The scope of FASB ASC 958-605 excludes contributions made by governmental entities to business (for-profit) entities; however, the FASB staff has acknowledged that entities scoped out of that guidance are not precluded from applying it by analogy when appropriate. Therefore, per ASC 958-605, the timing of recognition for a contribution received will depend on whether the contribution is conditional or not.
Summary: If a not-for-profit organization chooses to account for the PPP loan and forgiveness as a conditional contribution (in substance, government grant) following ASC 958-605:
• Recognize the proceeds as a refundable advance (liability).
• Reduce the refundable advance and recognize contribution revenue once the conditions of release have been substantially met or explicitly waived.
Option 4: Gain Contingency Model.

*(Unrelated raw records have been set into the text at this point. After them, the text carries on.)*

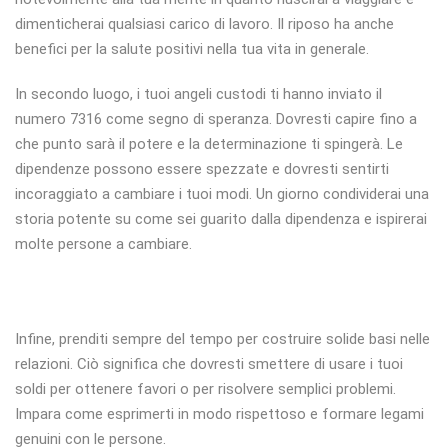
dimenticherai qualsiasi carico di lavoro. Il riposo ha anche
benefici per la salute positivi nella tua vita in generale.
In secondo luogo, i tuoi angeli custodi ti hanno inviato il
numero 7316 come segno di speranza. Dovresti capire fino a
che punto sarà il potere e la determinazione ti spingerà. Le
dipendenze possono essere spezzate e dovresti sentirti
incoraggiato a cambiare i tuoi modi. Un giorno condividerai una
storia potente su come sei guarito dalla dipendenza e ispirerai
molte persone a cambiare.
Infine, prenditi sempre del tempo per costruire solide basi nelle
relazioni. Ciò significa che dovresti smettere di usare i tuoi
soldi per ottenere favori o per risolvere semplici problemi.
Impara come esprimerti in modo rispettoso e formare legami
genuini con le persone.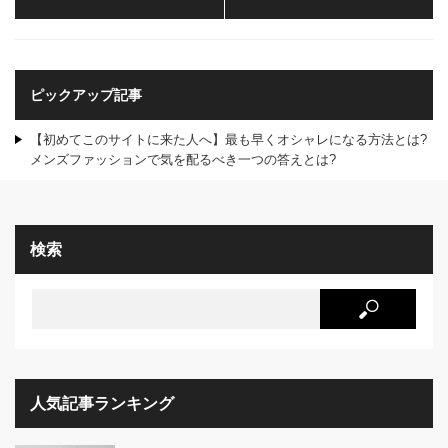
ピックアップ記事
【初めてこのサイトに来た人へ】最も早くオシャレになる方法とは?
メンズファッションで気を配るべき一つの答えとは?
検索
人気記事ランキング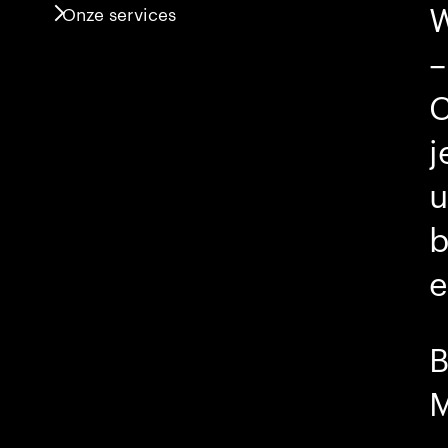
W
Onze services
–
C
j
u
b
e
B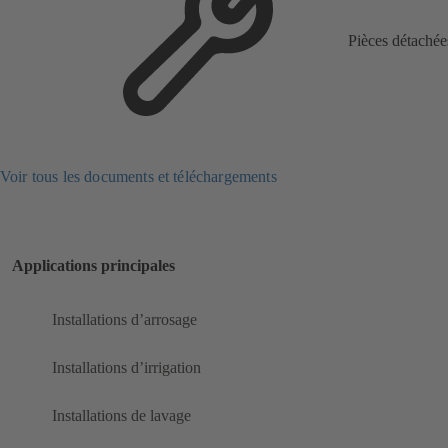
Pièces détachée
Voir tous les documents et téléchargements
Applications principales
Installations d’arrosage
Installations d’irrigation
Installations de lavage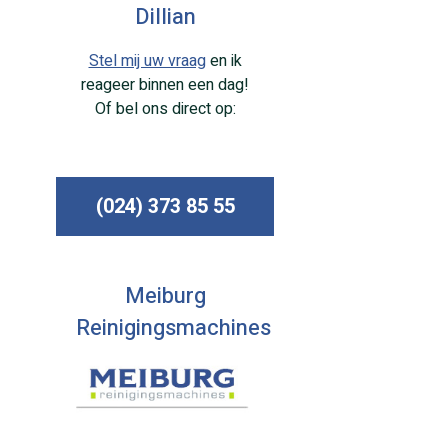
Dillian
Stel mij uw vraag
en ik
reageer binnen een dag!
Of bel ons direct op:
(024) 373 85 55
Meiburg
Reinigingsmachines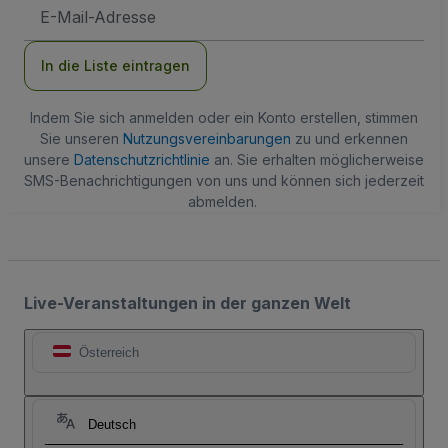
E-
Mail-
Adresse
In die Liste eintragen
Indem Sie sich anmelden oder ein Konto erstellen, stimmen
Sie unseren
Nutzungsvereinbarungen
zu und erkennen
unsere
Datenschutzrichtlinie
an. Sie erhalten möglicherweise
SMS-Benachrichtigungen von uns und können sich jederzeit
abmelden.
Live-Veranstaltungen in der ganzen Welt
Österreich
Deutsch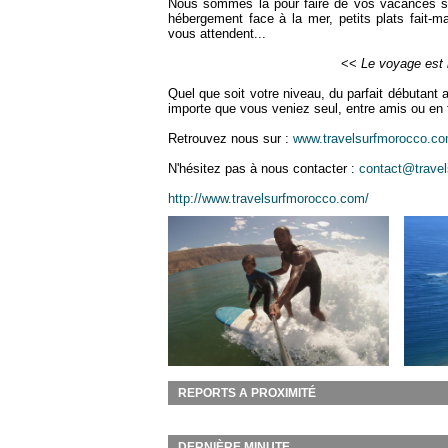
Nous sommes là pour faire de vos vacances surf
hébergement face à la mer, petits plats fait-m
vous attendent...
<<
Le voyage est n
Quel que soit votre niveau, du parfait débutant 
importe que vous veniez seul, entre amis ou en 
Retrouvez nous sur :
www.travelsurfmorocco.c
N'hésitez pas à nous contacter :
contact@trave
http://www.travelsurfmorocco.com/
REPORTS A PROXIMITÉ
DERNIÈRE MINUTE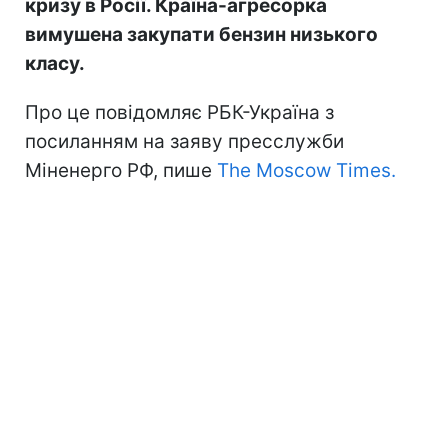
кризу в Росії. Країна-агресорка
вимушена закупати бензин низького
класу.
Про це повідомляє РБК-Україна з
посиланням на заяву пресслужби
Міненерго РФ, пише
The Moscow Times.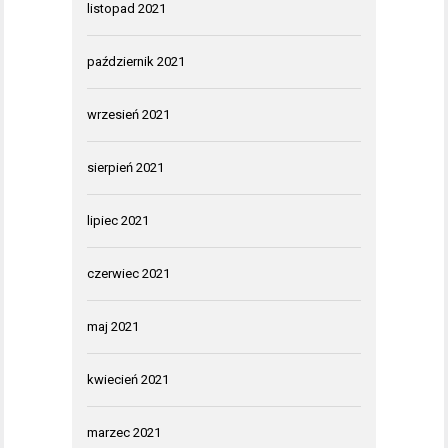
listopad 2021
październik 2021
wrzesień 2021
sierpień 2021
lipiec 2021
czerwiec 2021
maj 2021
kwiecień 2021
marzec 2021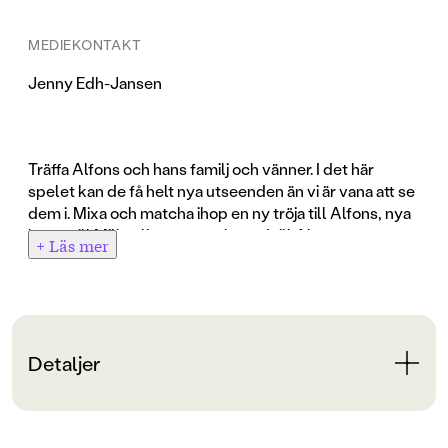
MEDIEKONTAKT
Jenny Edh-Jansen
Träffa Alfons och hans familj och vänner. I det här
spelet kan de få helt nya utseenden än vi är vana att se
dem i. Mixa och matcha ihop en ny tröja till Alfons, nya
byxor till Milla eller ett nytt huvud till Alfons pappa.
+ Läs mer
Allt är möjligt i det här här roliga och enkla spelet för
hela familjen.
Detaljer
Bokinformation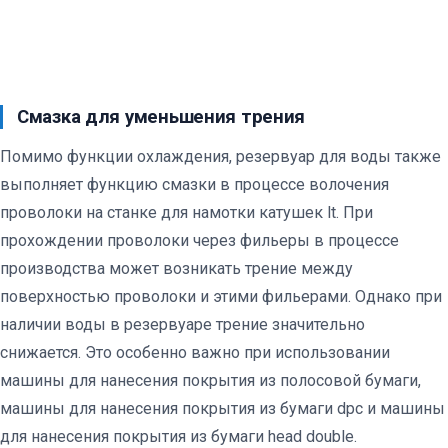
Смазка для уменьшения трения
Помимо функции охлаждения, резервуар для воды также
выполняет функцию смазки в процессе волочения
проволоки на станке для намотки катушек lt. При
прохождении проволоки через фильеры в процессе
производства может возникать трение между
поверхностью проволоки и этими фильерами. Однако при
наличии воды в резервуаре трение значительно
снижается. Это особенно важно при использовании
машины для нанесения покрытия из полосовой бумаги,
машины для нанесения покрытия из бумаги dpc и машины
для нанесения покрытия из бумаги head double.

A small business may approach recording the PPP loan analogous with gain contingency guidance. Which, in the GAAP, is not recognized in the operating system until forgiven or paid. As applied to forgivable loans received under the PPP, a business would initially record the cash inflow from the PPP loan as a liability. The proceeds from the loan would remain recorded as a liability until the grant proceeds are realized or realizable, at which time the earnings impact would be recognized.
Summary: If an entity chooses to account for the PPP loan and forgiveness as a gain contingency:
• Proceeds would be recorded as a liability until the gain is realized or realizable.
• A contingency that might result in a gain usually should not be reflected in the financial statements because to do so might be to recognize revenue before its realization — ASC 450-30-25.
If you have or are anticipating receiving a PPP loan within the year, reflect on these options and consult a CPA before proceeding to finalize your financial statements. Frequently evaluating your options to determine the best solution for your business will result in a simplified financial reporting experience for your 2021 year-end financial statements.
Mike Bullock is an audit manager at Squire, a full-service accounting firm with offices in Orem and Salt Lake City. Ray Chipman is a CPA and certified internal auditor at Squire.